To calculate my five-year base case price target, I am using a simple multiples valuation method with the following assumptions:
- Sales CAGR of 40% (in line with pre-pandemic growth), reaching $24.5 billion by 2026.
- Sales multiple of 15x (in line with pre-pandemic average levels)
- An increase of 3% in shares outstanding (per year).
- Net cash position to remain unchanged as a percentage of market capitalization.
Therefore, my base case five-year target for Shopify is around $2,718, representing an upside of 313% and an IRR of 32.8% if reached by 2026 (at the time of writing, Shopify traded at $657.9).
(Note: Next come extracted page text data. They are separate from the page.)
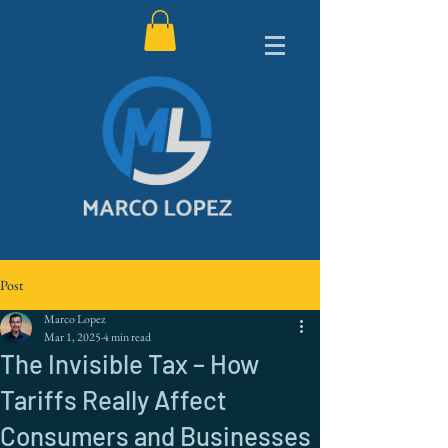
Post
Marco Lopez
Mar 1, 2025
4 min read
The Invisible Tax – How
Tariffs Really Affect
Consumers and Businesses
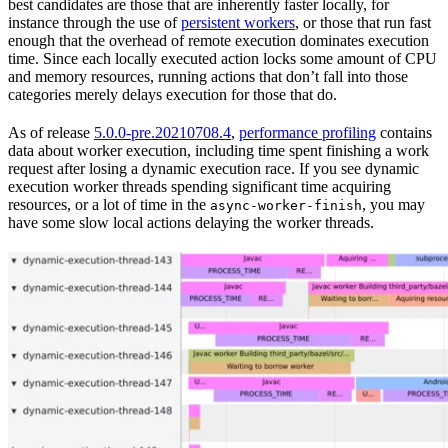
best candidates are those that are inherently faster locally, for
instance through the use of
persistent workers
, or those that run fast
enough that the overhead of remote execution dominates execution
time. Since each locally executed action locks some amount of CPU
and memory resources, running actions that don’t fall into those
categories merely delays execution for those that do.
As of release
5.0.0-pre.20210708.4
,
performance profiling
contains
data about worker execution, including time spent finishing a work
request after losing a dynamic execution race. If you see dynamic
execution worker threads spending significant time acquiring
resources, or a lot of time in the
, you may
async-worker-finish
have some slow local actions delaying the worker threads.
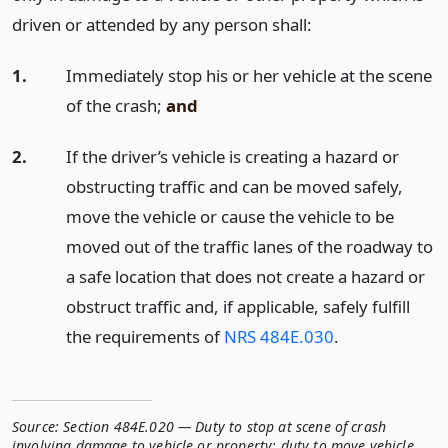
driven or attended by any person shall:
1.
Immediately stop his or her vehicle at the scene
of the crash;
and
2.
If the driver’s vehicle is creating a hazard or
obstructing traffic and can be moved safely,
move the vehicle or cause the vehicle to be
moved out of the traffic lanes of the roadway to
a safe location that does not create a hazard or
obstruct traffic and, if applicable, safely fulfill
the requirements of
NRS 484E.030
.
Source:
Section 484E.020 — Duty to stop at scene of crash
involving damage to vehicle or property; duty to move vehicle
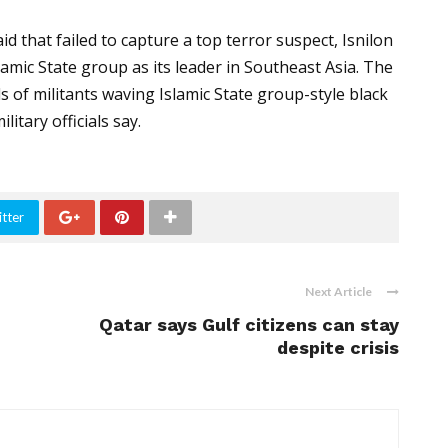
 that failed to capture a top terror suspect, Isnilon
amic State group as its leader in Southeast Asia. The
 of militants waving Islamic State group-style black
litary officials say.
tter
Next Article
Qatar says Gulf citizens can stay
despite crisis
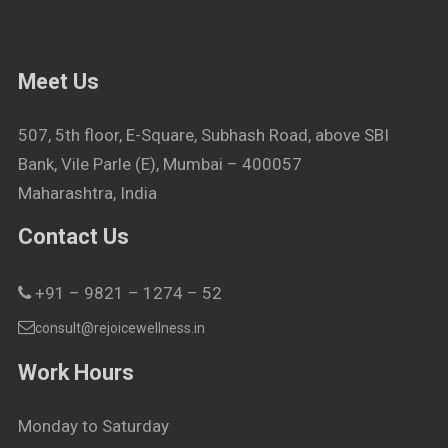
Meet Us
507, 5th floor, E-Square, Subhash Road, above SBI
Bank, Vile Parle (E), Mumbai – 400057
Maharashtra, India
Contact Us
+91 – 9821 – 1274 – 52
consult@rejoicewellness.in
Work Hours
Monday to Saturday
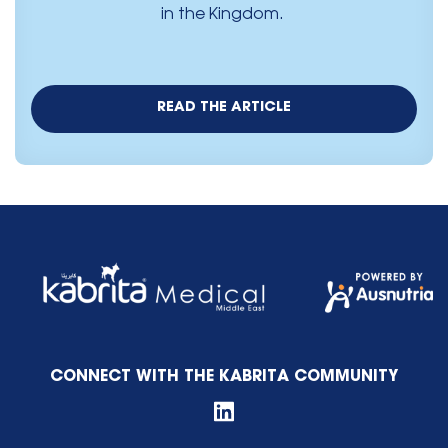
in the Kingdom.
READ THE ARTICLE
CONNECT WITH THE KABRITA COMMUNITY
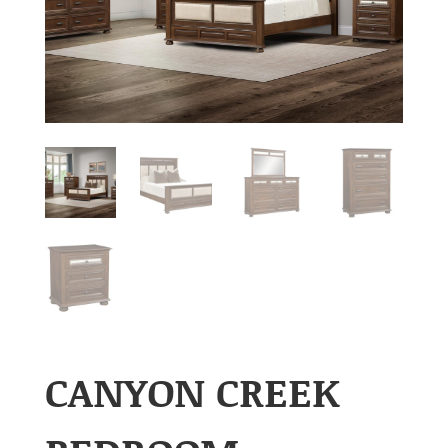
CANYON CREEK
With all that in mind, I rate the stock a buy.
If your brokerage account is well capitalized, you might want to consider selling naked puts to complement your entry point. For example: buying 100 shares in stock at $650 and selling one March 4th naked put (strike 600) for $16 credit. If assigned, your net entry would be $617 ((650 + (600-16))/2). If not assigned, at least you keep the stock position and the option premium for a net entry of $634 (650-16).
Is this reasonable? Please let me know what you think in the comment section below.
No investment comes with an absence of risks. Here I state some risks that could potentially harm your investment:
- Slower than anticipated sales growth due to deterioration in product perception, leading to higher customer churn. I consider this to be highly unlikely due to the Shopify’s track record. They are very customer-centric and, as such, the probability of this occurring is marginal.
- Sales multiple compression due to increased tensions in the Ukraine-Russian conflict. Despite the risk being real, I think it’s already reflected in the price.
I strongly believe all fears associated to high inflation and the Ukraine are already priced in. Do your own research and consider becoming a long-term beneficial owner of an outstanding business at a fair price. At the current valuation of 16.5x EV/sales, I believe Shopify is a very compelling opportunity and is due for a strong rebound in the coming years.
Remember that stock prices move for fundamental reasons. If you decide to invest, buy with caution and be prepared to add a lower levels as the sell-off might be far from done.